The New Zealand Transport Agency has called for the urgent inspection of 1800 heavy vehicles requiring their towing connections to be immediately assessed.
The alert follows the discovery of towing connection cracking in three different truck and trailer units.
In the first instance, the NZTA has concerns about skid plate failures on refrigerated semi-trailers.
The NZTA issued its first safety alert after the skid plate on a MaxiTRANS refrigerated semi-trailer failed due to internal structural cracks that resulted in the trailer partially disconnecting from the towing unit. Several other units have had similar problems with various degrees of severity, one being found in the pre-inspection stage before the driver entered the vehicle.

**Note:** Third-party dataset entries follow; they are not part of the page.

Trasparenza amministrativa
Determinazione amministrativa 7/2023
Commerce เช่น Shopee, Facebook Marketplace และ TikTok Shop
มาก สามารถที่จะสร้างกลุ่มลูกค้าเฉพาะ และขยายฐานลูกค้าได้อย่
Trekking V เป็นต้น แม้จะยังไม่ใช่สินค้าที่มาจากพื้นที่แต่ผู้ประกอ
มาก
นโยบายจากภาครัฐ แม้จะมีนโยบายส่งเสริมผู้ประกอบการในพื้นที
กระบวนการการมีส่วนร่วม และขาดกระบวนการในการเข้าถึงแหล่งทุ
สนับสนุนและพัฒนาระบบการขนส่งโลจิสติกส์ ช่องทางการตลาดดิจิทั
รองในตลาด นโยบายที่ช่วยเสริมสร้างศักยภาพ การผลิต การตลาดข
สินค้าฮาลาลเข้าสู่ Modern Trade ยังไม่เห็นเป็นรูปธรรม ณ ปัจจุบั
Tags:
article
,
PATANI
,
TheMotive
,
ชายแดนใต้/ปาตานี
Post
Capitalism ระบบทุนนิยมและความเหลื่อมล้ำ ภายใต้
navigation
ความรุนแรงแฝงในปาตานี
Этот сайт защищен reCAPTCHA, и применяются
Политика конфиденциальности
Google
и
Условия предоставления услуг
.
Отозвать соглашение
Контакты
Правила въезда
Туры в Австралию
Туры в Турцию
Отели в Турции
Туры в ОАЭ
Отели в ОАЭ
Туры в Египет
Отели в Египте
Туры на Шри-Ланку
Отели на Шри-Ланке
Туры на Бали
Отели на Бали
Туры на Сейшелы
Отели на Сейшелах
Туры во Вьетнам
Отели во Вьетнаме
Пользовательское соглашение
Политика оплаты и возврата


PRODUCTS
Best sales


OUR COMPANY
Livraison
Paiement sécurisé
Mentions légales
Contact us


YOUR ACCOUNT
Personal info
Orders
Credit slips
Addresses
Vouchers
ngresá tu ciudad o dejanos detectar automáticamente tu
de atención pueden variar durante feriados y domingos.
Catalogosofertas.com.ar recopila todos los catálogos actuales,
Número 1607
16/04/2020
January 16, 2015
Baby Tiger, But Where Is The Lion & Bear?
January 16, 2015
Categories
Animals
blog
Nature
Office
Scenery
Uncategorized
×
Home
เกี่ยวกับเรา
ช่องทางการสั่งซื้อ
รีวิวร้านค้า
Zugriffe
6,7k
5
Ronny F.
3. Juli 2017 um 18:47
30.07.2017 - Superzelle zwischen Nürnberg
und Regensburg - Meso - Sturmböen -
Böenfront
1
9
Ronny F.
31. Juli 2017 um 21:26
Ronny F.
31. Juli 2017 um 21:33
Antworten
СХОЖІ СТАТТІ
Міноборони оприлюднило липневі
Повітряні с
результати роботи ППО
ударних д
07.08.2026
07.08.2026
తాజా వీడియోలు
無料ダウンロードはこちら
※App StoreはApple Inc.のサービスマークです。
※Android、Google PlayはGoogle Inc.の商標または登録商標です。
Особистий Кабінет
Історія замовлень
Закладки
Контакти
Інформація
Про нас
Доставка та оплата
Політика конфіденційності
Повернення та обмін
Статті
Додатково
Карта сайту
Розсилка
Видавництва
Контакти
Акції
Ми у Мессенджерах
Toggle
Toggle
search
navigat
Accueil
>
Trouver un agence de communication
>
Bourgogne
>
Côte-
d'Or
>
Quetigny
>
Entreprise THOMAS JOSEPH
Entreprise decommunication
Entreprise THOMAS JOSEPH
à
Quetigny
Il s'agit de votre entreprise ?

This problem is not necessarily a problem with MaxiTRANS trailers but rather, as the NZTA say, all refrigerated trailers ought to be checked more frequently for fatigue and cracking. They recommend performing borescope inspections every 50,000km after 300,000km travelled.
MaxiTRANS said that they are working closely with the NZ Transport Agency and that the alert applies to other brands of refrigerated semi-trailers also, not exclusively to them.
In the second alert, the Transport Agency identified deficiencies in towing connections certified by Nelson-based business Peter Wastney Engineering Ltd.
Following multiple failures in both drawbeams and drawbars certified by Peter Wastney Engineering the NZTA has been prompted to conduct independent reviews of each affected unit. The independent enquiry found that the affected towing connections were not adequately designed to carry the loads for which they had been certified.
As a result, the Agency is calling for all units that have been worked on by Peter Wastney Engineering to be inspected by another heavy vehicle specialist certifier for any faults, and that any units with faults be discontinued immediately.
In addition, the NZTA have also recommended that all certification areas (log bolsters, load anchors etc.) that have been certified by Peter Wastney Engineering Ltd. Be re-assessed by another HVSC and that any deficiencies be immediately dealt with before the unit returns to the road.
Kelvin Barclay, Heavy Vehicle Certifying Engineers group at Engineering New Zealand, told RNZ the two alerts were unprecedented in a certification industry set up only in the late 1980s and work was going on to get operators to cut inspection portals to check for cracks.
For the safety of drivers, and of other road users it is important that operators get their vehicles regularly inspected and to encourage drivers to be vigilant in their visual inspections.